Under the terms of the Offer, Scapa shareholders will receive £2.10 in cash for each ordinary share of Scapa (together, the “Scapa Shares”), which values the entire issued and to be issued ordinary share capital of Scapa at approximately £402.9 million (or approximately $551.9 based on an exchange rate of US$1.37:£1). The Offer is intended to be effected by means of a scheme of arrangement (the “Scheme”) under Part 26 of the United Kingdom Companies Act 2006, as amended (the “Companies Act”).
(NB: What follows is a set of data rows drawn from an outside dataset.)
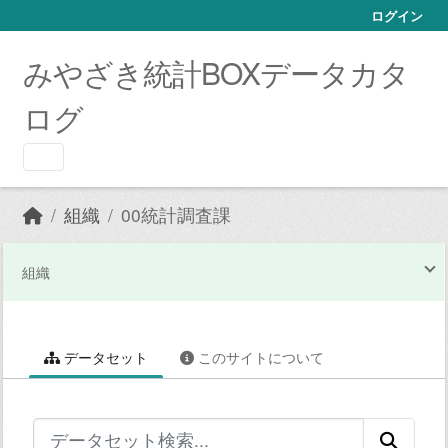
Skip to main content
ログイン
みやざき統計BOXデータカタ
ログ
組織
00統計調査課
組織
データセット
このサイトについて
SWM Bidco reserves the right to elect (with the consent of the U.K. Panel on Takeovers and Mergers (the “Panel”) and subject to the terms of the Co-operation Agreement described below) to implement the Offer by way of a Takeover Offer (as such term is defined in Part 28 of the Companies Act) as an alternative to the Scheme.

The Offer will be subject to conditions and certain further terms, including, among others, (i) the Scheme becoming effective no later than 11:59 p.m. (London time) on July 27, 2021 or such later date as agreed by the parties (the “Long Stop Date”), (ii) the approval of the Scheme by a majority in number of Scapa shareholders present and voting (and entitled to vote), either in person or by proxy, at a general meeting of Scapa shareholders (including any adjournment, postponement or reconvention thereof) (the “General Meeting”) representing at least 75% in value of the Scapa Shares voted by such shareholders; (iii) the passing of the special resolution or resolutions to be proposed by Scapa at the General Meeting in connection with, among other things, the amendment of the articles of association of Scapa and such other matters as may be necessary to implement the Scheme; (iv) the sanction of the Scheme by the High Court of Justice in England and Wales; and (v) the receipt of certain merger control and regulatory approvals or the lapse of relevant periods or notifications thereunder. The conditions to the Offer are set out in full in the Rule 2.7 Announcement. Subject to the satisfaction or waiver of all relevant conditions, it is expected that the Scheme will become effective during the second quarter of 2021.

On January 26, 2021, in anticipation of our announcement of our offer to acquire Scapa Group we entered into a currency forward contract with a major financial institution. The terms of the contract provide for an exchange of a notional amount of GBP 439 million for USD, calculated using the contract rate as applicable at the settlement date, which will be on or before the “Long Stop Date” as it relates to the scheme. The currency forward contract will be recognized at fair value in our consolidated financial statements with subsequent changes in the fair value of the instrument recognized in earnings.

On February 10, 2021 we amended our existing Credit Agreement to provide for, among other things an additional Term Loan Facility “Term Loan B” in the amount of $350 million and a temporary increase in our Maximum Net Debt/EBITDA ratio to 5.5x. This ratio will decrease over the course of 24 months, returning to 4.50x effective as of June 30, 2023.